The footage: a man, covered in chalky soot from the Israeli leveling of a
home, carried in his arms the limp body of a toddler. Her arms dangling
heavy in his arms, her mop of hair covering her face. Hair that her
mother, also killed in the bombing, must have brushed carefully before
bedtime, unable to predict that neither of them would exist only hours
later. i found myself wondering what a last bedtime lullaby sounds like.
This is the policy. It is clear that families are the bullseye. Israel
killed 24 people yesterday, including an entire family in Khan Younis, in
the middle of the besieged prison of the Gaza Strip. Mother, father,
children. All wiped out. Several days earlier, the same story — a family
trying to enjoy a bit of a respite between shelling, barbecueing corn on
the cob in their backyard, when a missile landed on their heads. And who
can forget, before the official Israeli seige began late last month, the June
9th explosion on the Gaza beach, which killed seven members of the Ghaliya
family — the young surviving girl running frantically between the sliced
and charred bodies of her father and mother, six-month-old brother. That
young girl, still in chronic shock, has not forgotten. Gazans do not
forget.
As Israel maintains its ethnic shredding policy, irregardless of age or
gender or political affiliation or shoe size or eye color, the international community forgets about Gaza, forgets about Iraq, forgets about Lebanon, about the decades of occupation and sanctions and displacement and expulsion, forgets about the deals made and deals broken, the fake treaties and cynical lip service, about the long lists of international laws carefully applied to other nations but not the US, not Israel. They forget about our snakey and quiet exemption to the Geneva Conventions, the blood that runs in the sewers of Abu Ghraib, of Baghram, of Guantanamo, of Ansar III, of San Quentin, of Santa Rita, of Pelican Bay, of Angola.
And here, in the illegally-occupied West Bank, people here are bracing for
the worst, yet again, yet again.
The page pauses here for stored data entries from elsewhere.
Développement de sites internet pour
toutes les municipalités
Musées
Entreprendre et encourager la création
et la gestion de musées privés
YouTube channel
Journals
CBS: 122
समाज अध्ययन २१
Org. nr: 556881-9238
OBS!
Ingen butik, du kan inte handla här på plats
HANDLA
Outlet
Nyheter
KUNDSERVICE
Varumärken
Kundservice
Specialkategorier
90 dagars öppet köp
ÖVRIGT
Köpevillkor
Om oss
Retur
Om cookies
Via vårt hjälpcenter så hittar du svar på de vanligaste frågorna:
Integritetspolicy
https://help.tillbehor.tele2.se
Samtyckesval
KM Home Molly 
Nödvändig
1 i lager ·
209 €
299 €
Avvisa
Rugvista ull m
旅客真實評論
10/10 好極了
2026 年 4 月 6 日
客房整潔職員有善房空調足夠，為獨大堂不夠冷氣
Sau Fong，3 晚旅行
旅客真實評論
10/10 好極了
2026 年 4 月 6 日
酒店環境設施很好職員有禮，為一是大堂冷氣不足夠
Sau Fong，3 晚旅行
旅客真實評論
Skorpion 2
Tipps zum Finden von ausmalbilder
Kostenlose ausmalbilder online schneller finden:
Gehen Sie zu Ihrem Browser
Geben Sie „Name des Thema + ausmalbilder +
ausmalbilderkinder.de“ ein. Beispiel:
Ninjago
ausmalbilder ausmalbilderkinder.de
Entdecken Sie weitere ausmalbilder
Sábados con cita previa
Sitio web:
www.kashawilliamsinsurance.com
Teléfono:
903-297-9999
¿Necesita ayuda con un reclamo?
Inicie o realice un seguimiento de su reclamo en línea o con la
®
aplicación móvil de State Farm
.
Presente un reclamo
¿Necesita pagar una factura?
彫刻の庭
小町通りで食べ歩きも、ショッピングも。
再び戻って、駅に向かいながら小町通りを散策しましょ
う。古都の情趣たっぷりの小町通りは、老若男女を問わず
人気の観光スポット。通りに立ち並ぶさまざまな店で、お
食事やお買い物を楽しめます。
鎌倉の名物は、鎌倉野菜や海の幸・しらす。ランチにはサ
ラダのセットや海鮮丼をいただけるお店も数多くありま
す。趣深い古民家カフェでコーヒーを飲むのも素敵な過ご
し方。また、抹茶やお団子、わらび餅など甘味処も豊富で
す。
But what echoes off the cement walls of
this refugee camp, in the searing and choking heat of summer, are the
shouts and songs of resistance, threadbare in its age but young and tough
in its spirit. Palestinians are not giving up, despite the assaults and
the checkpoints and the daily invasions and the sound bombs and the
shooting and the missile strikes and the land theft and the repeated
television footage of a dead baby’s dangling arm. They’re not giving up
yet. People tell me that they can survive this — that they have survived
so much during the past 60 years, and though no one can predict the
oncoming seiges, or where Israel will turn its US-made fighter jets
next, the idea of survival and resistance cannot perish.